水素は貯蔵・運搬が可能なエネルギーととらえることができ、必要な時に燃料電池で電気エネルギーに変換することができる。燃料電池で電気エネルギーを得るときに排出されるのは水だけである。したがって、持続可能社会、クリーンエネルギー社会の構築を水素を軸に考えるのは有力である。問題となるのは水素をいかにつくりだすかということになる。この問題を解決する手段として太陽光水素生成が期待されている。
太陽光水素生成では半導体である光触媒の価電子帯の電子を太陽光で伝導帯へ励起し、励起した電子でプロトンを還元し水素を得る。この時、対となる酸化反応は多くの場合、水の酸化による酸素生成が利用される。私たちの研究室では、この水の酸化に代わりヨウ化物イオン(I-)からヨウ素分子(I2)の生成にすることで光触媒に要求されるバンドギャップを小さくすることに取り組んでいる(図1)。
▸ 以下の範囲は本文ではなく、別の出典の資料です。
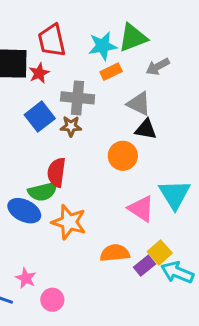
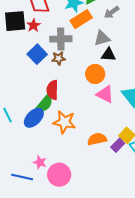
orange rectangle: (111, 72) -> (81, 19), size x1.5
gray triangle: (139, 104) -> (102, 38), turned -36
green semicircle: (43, 192) -> (45, 104), turned -30
pink triangle: (141, 209) -> (105, 94), moved
blue ellipse: (24, 211) -> (34, 118), turned -65
pink circle: (52, 300) -> (59, 175), size x1.5

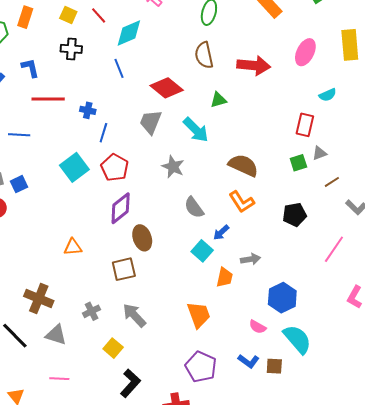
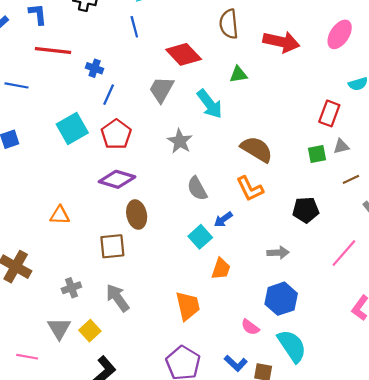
purple diamond: (121, 208) -> (117, 179), turned 48
gray arrow: (250, 259) -> (278, 253), moved
gray triangle: (56, 335) -> (59, 328), moved, turned 35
図1 太陽光水素生成と電池発電を繰り返すHIサイクル。
このHIサイクルにおいてヨウ素のレドックス反応を用いる際にポリヨウ化物イオンの生成が障害となる。私たちは単層カーボンナノチューブ(SWCNT)を反応系に組み込むことでポリヨウ化物イオンからヨウ素分子を引きはがすことで水素生成効率を高めることに成功した(図2)。
図2 SWCNT添加量と水素生成効率の関係。
SWCNTを添加すると水素生成効率が高くなるのはヨウ素分子をチューブ内に内包するからである。図1のHIサイクルでは水素生成時にヨウ素内包SWCNTが副生成物として生成する。この副生成物は電池電極として利用することができる。この電池を発電するとヨウ化物イオンが再び生成するので太陽光水素生成実験に戻ることが可能となる(図1)。